State of Louisiana v. Joseph Anthony Romero

CourtLouisiana Court of Appeal
DecidedFebruary 2, 2011
DocketKA-0009-1507
StatusUnknown

This text of State of Louisiana v. Joseph Anthony Romero (State of Louisiana v. Joseph Anthony Romero) is published on Counsel Stack Legal Research, covering Louisiana Court of Appeal primary law. Counsel Stack provides free access to over 12 million legal documents including statutes, case law, regulations, and constitutions.

Bluebook
State of Louisiana v. Joseph Anthony Romero, (La. Ct. App. 2011).

Opinion

NOT DESIGNATED FOR PUBLICATION

STATE OF LOUISIANA COURT OF APPEAL, THIRD CIRCUIT

09-1507

STATE OF LOUISIANA

VERSUS

JOSEPH ANTHONY ROMERO

**********

APPEAL FROM THE SIXTEENTH JUDICIAL DISTRICT COURT PARISH OF IBERIA, NO. 07-623 HONORABLE JAMES R. McCLELLAND, DISTRICT JUDGE

OSWALD A. DECUIR JUDGE

Court composed of Oswald A. Decuir, Marc T. Amy, and J. David Painter, Judges.

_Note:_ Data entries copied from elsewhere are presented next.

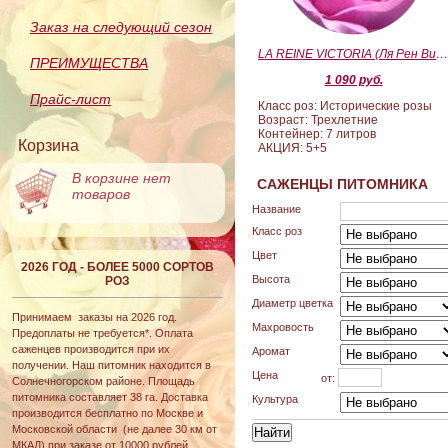
Заказ на следующий сезон
LA REINE VICTORIA (Ля Рен Виктория
ПРЕИМУЩЕСТВА
1 090 руб.
Прайс-лист
Класс роз: Исторические розы
Возраст: Трехлетние
Контейнер: 7 литров
Корзина
АКЦИЯ: 5+5
В корзине нет
САЖЕНЦЫ ПИТОМНИКА
товаров
Название
Класс роз
Цвет
2026 ГОД - БОЛЕЕ 5000 СОРТОВ
Высота
РОЗ
Диаметр цветка
Принимаем заказы на 2026 год.
Махровость
Предоплаты не требуется*. Оплата
саженцев производится при их
Аромат
получении. Наш питомник находится в
Цена
от:
Солнечногорском районе. Площадь
питомника составляет 38 га. Доставка
Культура
производится бесплатно по Москве и
Московской области (не далее 30 км от
МКАД) при заказе от 10000 рублей.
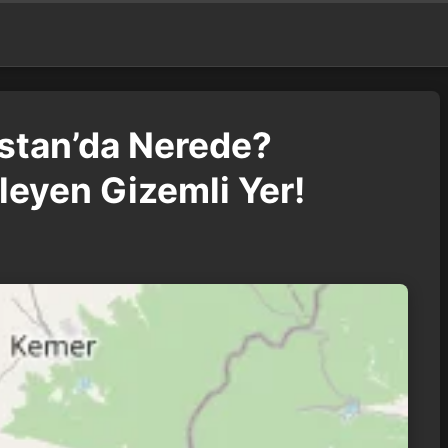
istan’da Nerede?
leyen Gizemli Yer!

CONVICTIONS AND SENTENCES AFFIRMED.

J. Phillip Haney District Attorney Walter J. Senette, Jr. Assistant District Attorney St. Mary Parish Courthouse, 5th Floor Franklin, LA 70538 (337) 828-4100, Ext. 550 Counsel for Appellee: State of Louisiana Peggy J. Sullivan Louisiana Appellate Project P. O. Box 2806 Monroe, LA 71207-2806 (318) 388-4205 Counsel for Defendant/Appellant: Joseph Anthony Romero

Joseph Anthony Romero In Proper Person Louisiana State Penitentiary Camp D - Raven 1 - R/1 Angola, LA 70712 DECUIR, Judge.

Defendant, Joseph Anthony Romero, was convicted on three counts of

unauthorized use of a motor vehicle, in violation of La.R.S. 14:68.4, and two counts

of aggravated flight from an officer, in violation of La.R.S. 14:108.1. The court

sentenced Defendant to ten years at hard labor for each count of unauthorized use of

a motor vehicle and two years at hard labor for each count of aggravated flight from

an officer. The sentences were ordered to run consecutively.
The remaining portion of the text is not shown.